__PROBLEM DESCRIPTION__. Work through the data line by line, gathering every line that has the word "this".

____ AVAILABLE RECORDS

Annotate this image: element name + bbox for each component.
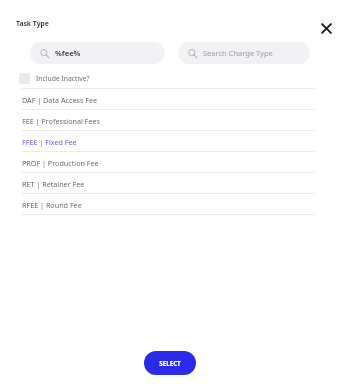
staticText: SELECT — [159, 359, 181, 367]
staticText: PROF | Production Fee — [22, 158, 99, 168]
button[interactable]: RET | Retainer Fee — [0, 173, 340, 194]
staticText: DAF | Data Access Fee — [22, 95, 98, 105]
staticText: Task Type — [16, 19, 49, 28]
button[interactable]: DAF | Data Access Fee — [0, 89, 340, 110]
button[interactable]: %fee% — [30, 42, 165, 64]
button[interactable]: SELECT — [144, 351, 196, 375]
button[interactable]: Close — [314, 16, 338, 40]
button[interactable]: Search Charge Type — [178, 42, 310, 64]
staticText: FEE | Professional Fees — [22, 116, 101, 126]
button[interactable]: FEE | Professional Fees — [0, 110, 340, 131]
button[interactable]: Include Inactive? — [19, 70, 90, 86]
staticText: Search Charge Type — [203, 48, 273, 58]
button[interactable]: PROF | Production Fee — [0, 152, 340, 173]
staticText: Include Inactive? — [36, 74, 90, 83]
button[interactable]: RFEE | Round Fee — [0, 194, 340, 215]
staticText: RET | Retainer Fee — [22, 179, 85, 189]
staticText: FFEE | Fixed Fee — [22, 137, 77, 147]
staticText: %fee% — [55, 48, 81, 58]
button[interactable]: FFEE | Fixed Fee — [0, 131, 340, 152]
staticText: RFEE | Round Fee — [22, 200, 82, 210]
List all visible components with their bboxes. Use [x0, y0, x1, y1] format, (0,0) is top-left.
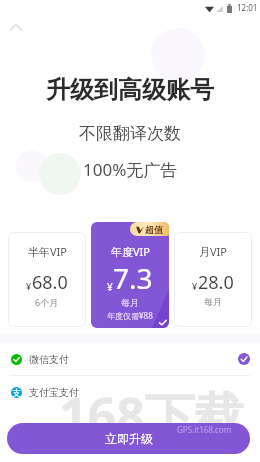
staticText: ¥ [26, 280, 32, 292]
staticText: 68.0 [32, 270, 68, 295]
staticText: GPS.it168.com [177, 424, 232, 435]
staticText: 28.0 [198, 270, 234, 295]
staticText: 168下载 [59, 381, 245, 449]
staticText: 升级到高级账号 [46, 75, 214, 105]
staticText: 不限翻译次数 [79, 123, 181, 144]
staticText: 100%无广告 [83, 158, 178, 181]
button[interactable]: 微信支付 [0, 343, 260, 375]
staticText: 月VIP [199, 244, 227, 259]
staticText: 每月 [204, 296, 222, 307]
button[interactable]: 月VIP [174, 232, 252, 327]
staticText: 半年VIP [28, 244, 67, 259]
staticText: ¥ [107, 280, 113, 294]
staticText: 微信支付 [29, 353, 69, 366]
button[interactable]: Back [4, 14, 28, 38]
staticText: ¥ [192, 280, 198, 292]
staticText: 支 [12, 387, 21, 398]
button[interactable]: 年度VIP [91, 222, 169, 328]
staticText: 12:01 [237, 2, 258, 13]
staticText: 年度VIP [111, 244, 150, 259]
staticText: 6个月 [35, 296, 59, 308]
staticText: 超值 [145, 224, 163, 235]
staticText: 7.3 [113, 259, 153, 297]
staticText: 每月 [121, 297, 139, 308]
staticText: 年度仅需¥88 [107, 310, 153, 321]
button[interactable]: 支 [0, 376, 260, 408]
button[interactable]: 立即升级 [7, 423, 250, 454]
staticText: 支付宝支付 [29, 386, 79, 399]
button[interactable]: 半年VIP [8, 232, 86, 327]
staticText: 立即升级 [105, 431, 153, 446]
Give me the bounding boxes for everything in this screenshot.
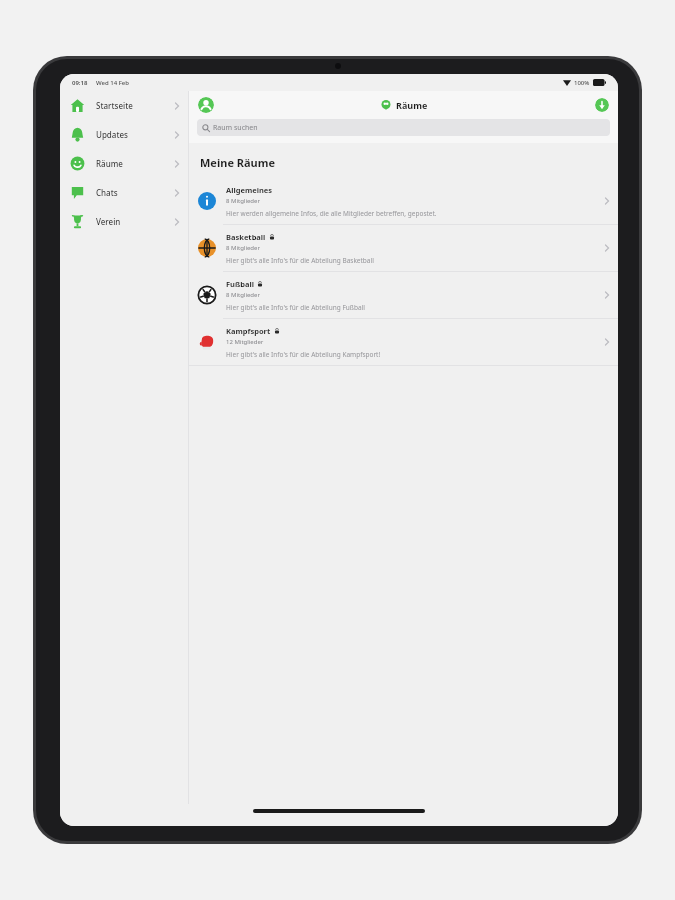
- button[interactable]: Basketball: [189, 225, 618, 271]
- staticText: 8 Mitglieder: [226, 291, 260, 299]
- staticText: Kampfsport: [226, 326, 271, 336]
- staticText: Allgemeines: [226, 185, 273, 195]
- button[interactable]: Raum suchen: [197, 119, 610, 136]
- button[interactable]: Profil: [198, 97, 214, 113]
- staticText: Räume: [396, 99, 428, 111]
- button[interactable]: Fußball: [189, 272, 618, 318]
- staticText: Fußball: [226, 279, 254, 289]
- staticText: 8 Mitglieder: [226, 197, 260, 205]
- button[interactable]: Allgemeines: [189, 178, 618, 224]
- button[interactable]: Räume: [60, 149, 188, 178]
- staticText: 09:18: [72, 79, 88, 87]
- button[interactable]: Hinzufügen: [595, 98, 609, 112]
- staticText: Wed 14 Feb: [96, 79, 130, 87]
- button[interactable]: Verein: [60, 207, 188, 236]
- staticText: Hier gibt's alle Info's für die Abteilun…: [226, 350, 381, 359]
- staticText: Hier gibt's alle Info's für die Abteilun…: [226, 256, 374, 265]
- staticText: Verein: [96, 216, 121, 227]
- staticText: Chats: [96, 187, 118, 198]
- staticText: Updates: [96, 129, 128, 140]
- button[interactable]: Startseite: [60, 91, 188, 120]
- staticText: Basketball: [226, 232, 266, 242]
- staticText: 100%: [574, 79, 590, 87]
- button[interactable]: Kampfsport: [189, 319, 618, 365]
- button[interactable]: Chats: [60, 178, 188, 207]
- staticText: Meine Räume: [200, 155, 276, 170]
- staticText: 8 Mitglieder: [226, 244, 260, 252]
- staticText: Hier gibt's alle Info's für die Abteilun…: [226, 303, 365, 312]
- staticText: 12 Mitglieder: [226, 338, 264, 346]
- staticText: Hier werden allgemeine Infos, die alle M…: [226, 209, 437, 218]
- staticText: Räume: [96, 158, 123, 169]
- staticText: Startseite: [96, 100, 133, 111]
- staticText: Raum suchen: [213, 123, 258, 133]
- button[interactable]: Updates: [60, 120, 188, 149]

________

__PROBLEM SOLUTION__.
Annotate this image: element name + bbox for each component.
Give me the bounding boxes for everything in this screenshot.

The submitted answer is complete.